Matt Heafy (Trivium) mierzył się ostatnio z poważnymi problemami zdrowotnymi. "Teraz się odbudowuję"
Wokalista i gitarzysta Matt Heafy od ponad dwóch dekad dowodzi metalową formacją Trivium, która powstała pod koniec lat dziewięćdziesiątych ubiegłego wieku. Ostatnio muzyk zmagał się z dość konkretnymi problemami zdrowotnymi.
Heafy podzielił się z fanami swoimi przemyśleniami w mediach społecznościowych. Ponadto na Instagramie udostępnił wideo z siłowni dokumentujące jego drogę do powrotu do zdrowia po licznych urazach.

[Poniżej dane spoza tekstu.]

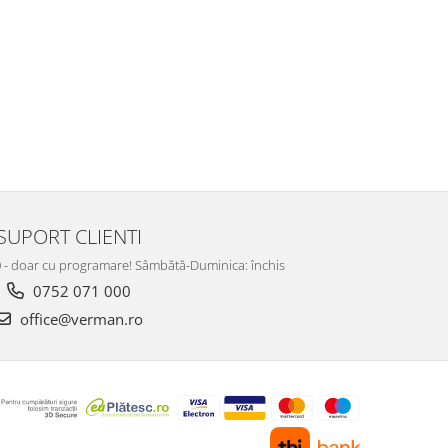
SUPORT CLIENTI
:00 - doar cu programare! Sâmbătă-Duminica: închis
0752 071 000
office@verman.ro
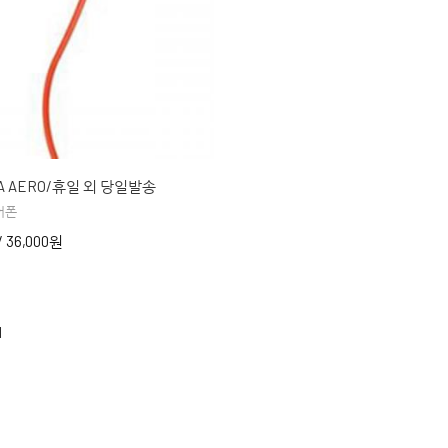
 AERO/휴일 외 당일발송
어폰
/
36,000원
1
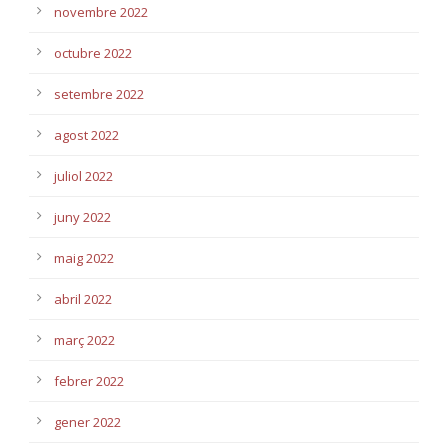
novembre 2022
octubre 2022
setembre 2022
agost 2022
juliol 2022
juny 2022
maig 2022
abril 2022
març 2022
febrer 2022
gener 2022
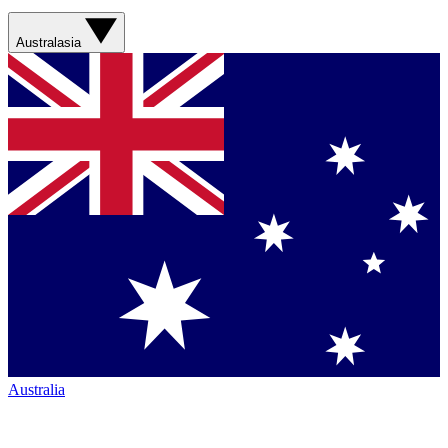
Australasia
Australia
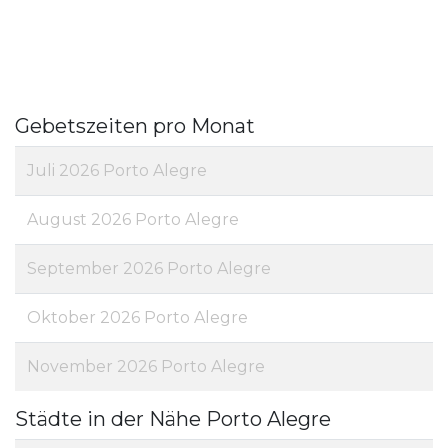
Gebetszeiten pro Monat
Juli 2026 Porto Alegre
August 2026 Porto Alegre
September 2026 Porto Alegre
Oktober 2026 Porto Alegre
November 2026 Porto Alegre
Städte in der Nähe Porto Alegre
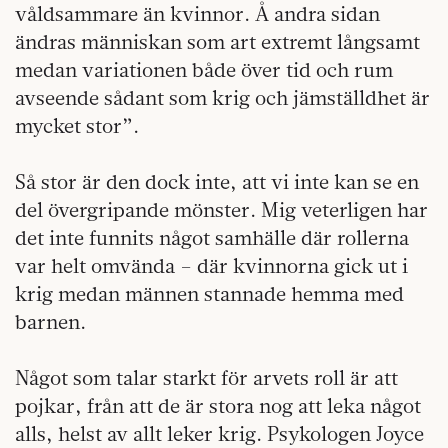
våldsammare än kvinnor. Å andra sidan
ändras människan som art extremt långsamt
medan variationen både över tid och rum
avseende sådant som krig och jämställdhet är
mycket stor”.
Så stor är den dock inte, att vi inte kan se en
del övergripande mönster. Mig veterligen har
det inte funnits något samhälle där rollerna
var helt omvända – där kvinnorna gick ut i
krig medan männen stannade hemma med
barnen.
Något som talar starkt för arvets roll är att
pojkar, från att de är stora nog att leka något
alls, helst av allt leker krig. Psykologen Joyce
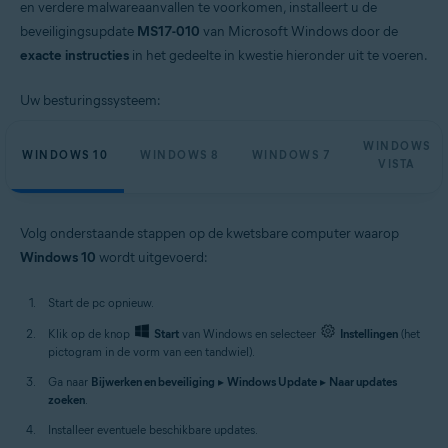
en verdere malwareaanvallen te voorkomen, installeert u de
beveiligingsupdate
MS17-010
van Microsoft Windows door de
exacte instructies
in het gedeelte in kwestie hieronder uit te voeren.
Uw besturingssysteem:
WINDOWS
WINDOWS 10
WINDOWS 8
WINDOWS 7
VISTA
Volg onderstaande stappen op de kwetsbare computer waarop
Windows 10
wordt uitgevoerd:
Start de pc opnieuw.
Klik op de knop
Start
van Windows en selecteer
Instellingen
(het
pictogram in de vorm van een tandwiel).
Ga naar
Bijwerken en beveiliging
▸
Windows Update
▸
Naar updates
zoeken
.
Installeer eventuele beschikbare updates.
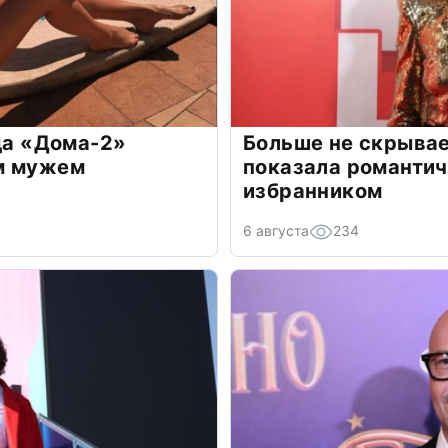
зда «Дома-2»
Больше не скрывае
м мужем
показала романти
избранником
6 августа
234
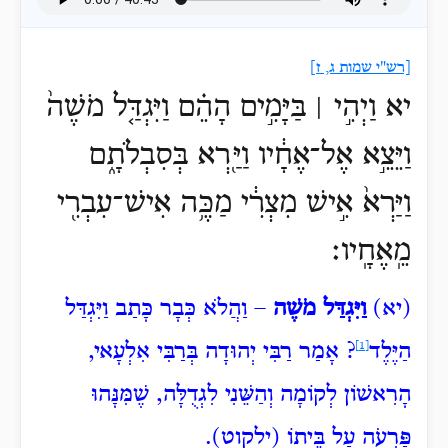
[רש"י שמות ג, ז]
יא וַיְהִ֣י ׀ בַּיָּמִ֣ים הָהֵ֗ם וַיִּגְדַּ֤ל מֹשֶׁה֙
וַיֵּצֵ֣א אֶל־אֶחָ֔יו וַיַּ֖רְא בְּסִבְלֹתָ֑ם
וַיַּרְא֙ אִ֣ישׁ מִצְרִ֔י מַכֶּ֥ה אִישׁ־עִבְרִ֖י
מֵֽאֶחָֽיו׃
(יא)
וַיִּגְדַּל מֹשֶׁה
– וַהֲלֹא כְּבָר כָּתַב וַיִּגְדַּל
הַיֶּלֶד
[1]
? אָמַר רַבִּי יְהוּדָה בְּרַבִּי אִלְעָאי,
הָרִאשׁוֹן לְקוֹמָה וְהַשֵּׁנִי לִגְדֻלָּה, שֶׁמִּנָּהוּ
פַּרְעֹה עַל בֵּיתוֹ (ילקוט).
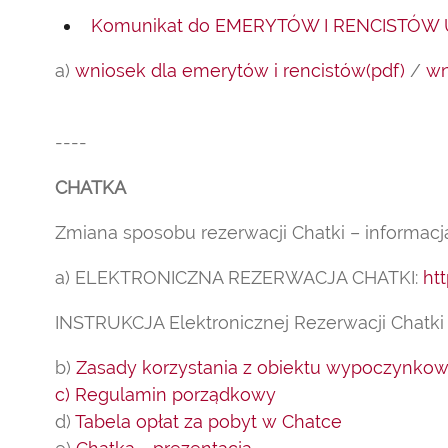
Komunikat do EMERYTÓW I RENCISTÓW 
a)
wniosek dla emerytów i rencistów(pdf)
/
wn
----
CHATKA
Zmiana sposobu rezerwacji Chatki – informac
a) ELEKTRONICZNA REZERWACJA CHATKI:
ht
INSTRUKCJA Elektronicznej Rezerwacji Chatk
b)
Zasady korzystania z obiektu wypoczynko
c) Regulamin porządkowy
d)
Tabela opłat za pobyt w Chatce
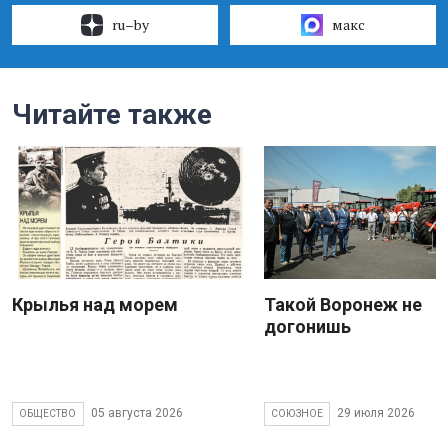
ru–by
макс
Читайте также
Крылья над морем
Такой Воронеж не
догонишь
05 августа 2026
29 июля 2026
ОБЩЕСТВО
СОЮЗНОЕ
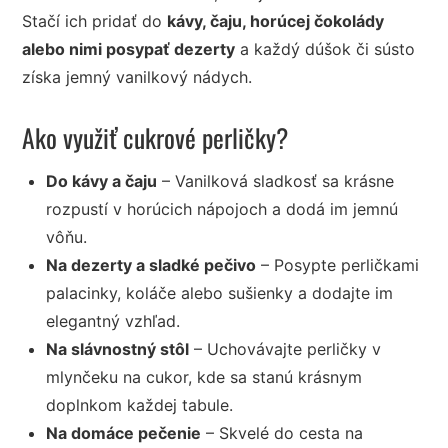
Stačí ich pridať do
kávy, čaju, horúcej čokolády
alebo nimi posypať dezerty
a každý dúšok či sústo
získa jemný vanilkový nádych.
Ako využiť cukrové perličky?
Do kávy a čaju
– Vanilková sladkosť sa krásne
rozpustí v horúcich nápojoch a dodá im jemnú
vôňu.
Na dezerty a sladké pečivo
– Posypte perličkami
palacinky, koláče alebo sušienky a dodajte im
elegantný vzhľad.
Na slávnostný stôl
– Uchovávajte perličky v
mlynčeku na cukor, kde sa stanú krásnym
doplnkom každej tabule.
Na domáce pečenie
– Skvelé do cesta na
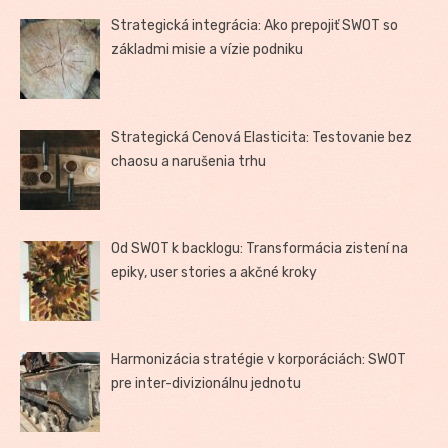
Strategická integrácia: Ako prepojiť SWOT so
základmi misie a vízie podniku
Strategická Cenová Elasticita: Testovanie bez
chaosu a narušenia trhu
Od SWOT k backlogu: Transformácia zistení na
epiky, user stories a akčné kroky
Harmonizácia stratégie v korporáciách: SWOT
pre inter-divizionálnu jednotu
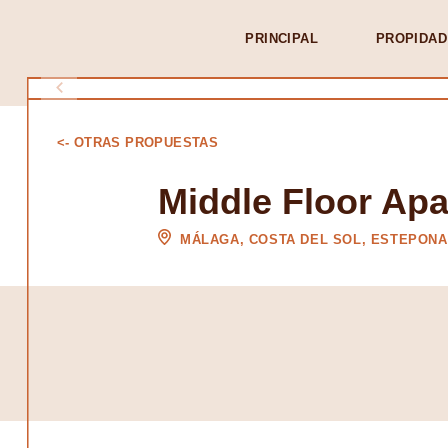
PRINCIPAL
PROPIDAD
<- OTRAS PROPUESTAS
Middle Floor Ap
MÁLAGA, COSTA DEL SOL, ESTEPONA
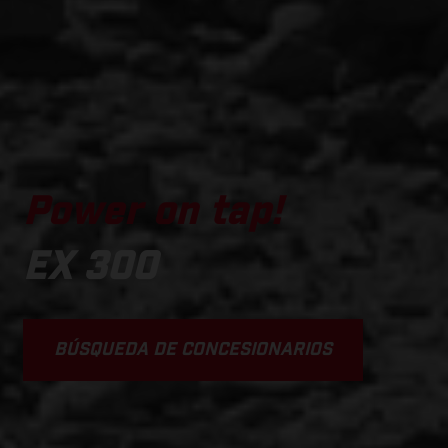
Power on tap!
EX 300
BÚSQUEDA DE CONCESIONARIOS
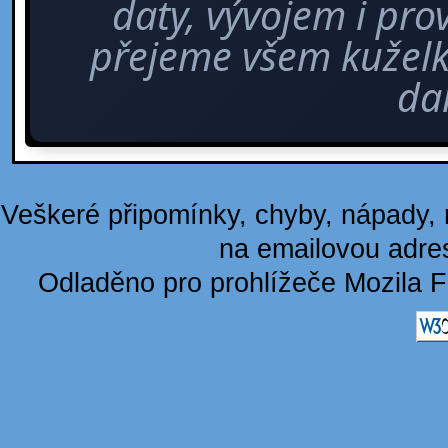
daty, vývojem i pro
přejeme všem kuže
dal
Veškeré připomínky, chyby, nápady, n
na emailovou adre
Odladěno pro prohlížeče Mozila F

– 31 dni temu nie mogłem chodzić. Teraz się odbudowuję. W październiku zeszłego roku miałem przepuklinę kilku dysków (niektóre mogły być chroniczne/niepowodujące bólu), zerwałem mięsień przywodziciel długi, nabawiłem się tendinozy mięśnia pośladkowego średniego i potencjalnie zerwałem obrąbek stawu biodrowego (choć niektóre mogły być chroniczne/stare/niepowodujące bólu). Dziesięć 10 miesięcy później, gdy w końcu poczułem się lepiej, w wyniku dziwacznego urazu na BJJ [brazylijskie jiu-jitsu - przyp. red.] uszkodziłem moją lewą łąkotkę (choć dowiedzieliśmy się, że łąkotka była również chronicznie uszkodzona po starym upadku na oblodzonym chodniku w 2009 roku, a BJJ tylko popchnęło to w krytycznym kierunku) – napisał Heafy.
Lider Trivium, mimo licznych problemów, nie zamierzał się poddać. – W 2024 roku odbudowałem zniszczony umysł, a natomiast w 2025 zniszczone ciało – dodał muzyk.
Matt Heafy przeszedł operację dwa tygodnie przed koncertem grupy na brytyjskim festiwalu Bloodstock Open Air, który odbył się 8 sierpnia 2025. Muzyk stwierdził ponadto, że był to najlepszy występ Trivium w historii. – W końcu wróciłem do martwego ciągu i przysiadów. Jeszcze miesiąc, a wrócę do jiu-jitsu. Nie pozwól, by życie cię zatrzymało. Odbudowa jest trudna, ale możliwa. Będę w lepszej formie niż kiedykolwiek na naszej nadchodzącej, ostatniej w tym roku, trasie po Ameryce Północnej. Do zobaczenia – podsumował Heafy w swoim długim wpisie opublikowanym na Instagramie.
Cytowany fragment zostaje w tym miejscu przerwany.